* **Task prompt**
One number, and no other words, should make up the answer: how many lines of the listing contain the string "Displays".

* **Provided data**

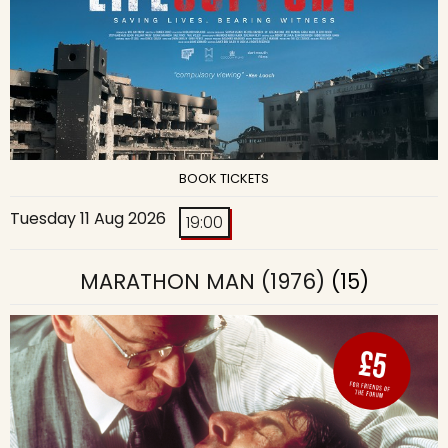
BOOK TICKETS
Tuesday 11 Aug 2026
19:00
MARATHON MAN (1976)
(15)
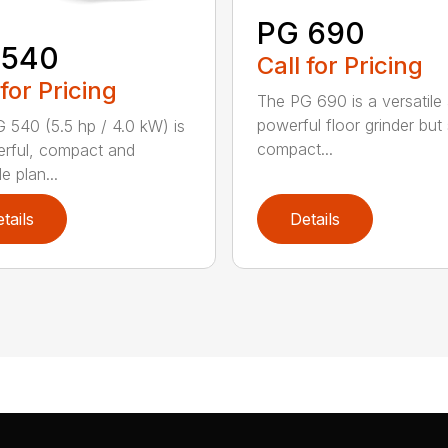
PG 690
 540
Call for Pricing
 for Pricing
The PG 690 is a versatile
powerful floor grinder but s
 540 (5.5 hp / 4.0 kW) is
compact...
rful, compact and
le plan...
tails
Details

...

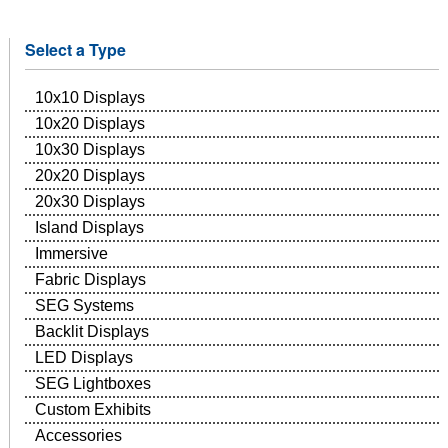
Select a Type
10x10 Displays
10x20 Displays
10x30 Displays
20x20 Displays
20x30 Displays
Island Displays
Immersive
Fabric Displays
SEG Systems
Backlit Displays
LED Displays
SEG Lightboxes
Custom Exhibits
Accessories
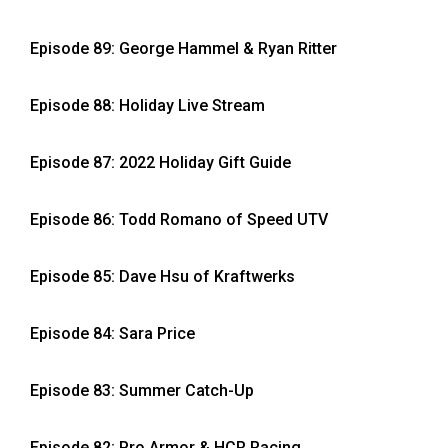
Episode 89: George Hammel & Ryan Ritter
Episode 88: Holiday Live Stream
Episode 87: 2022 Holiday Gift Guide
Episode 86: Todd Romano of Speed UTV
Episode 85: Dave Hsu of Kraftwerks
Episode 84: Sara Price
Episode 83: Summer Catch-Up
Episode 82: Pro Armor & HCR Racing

* **Your solution**
9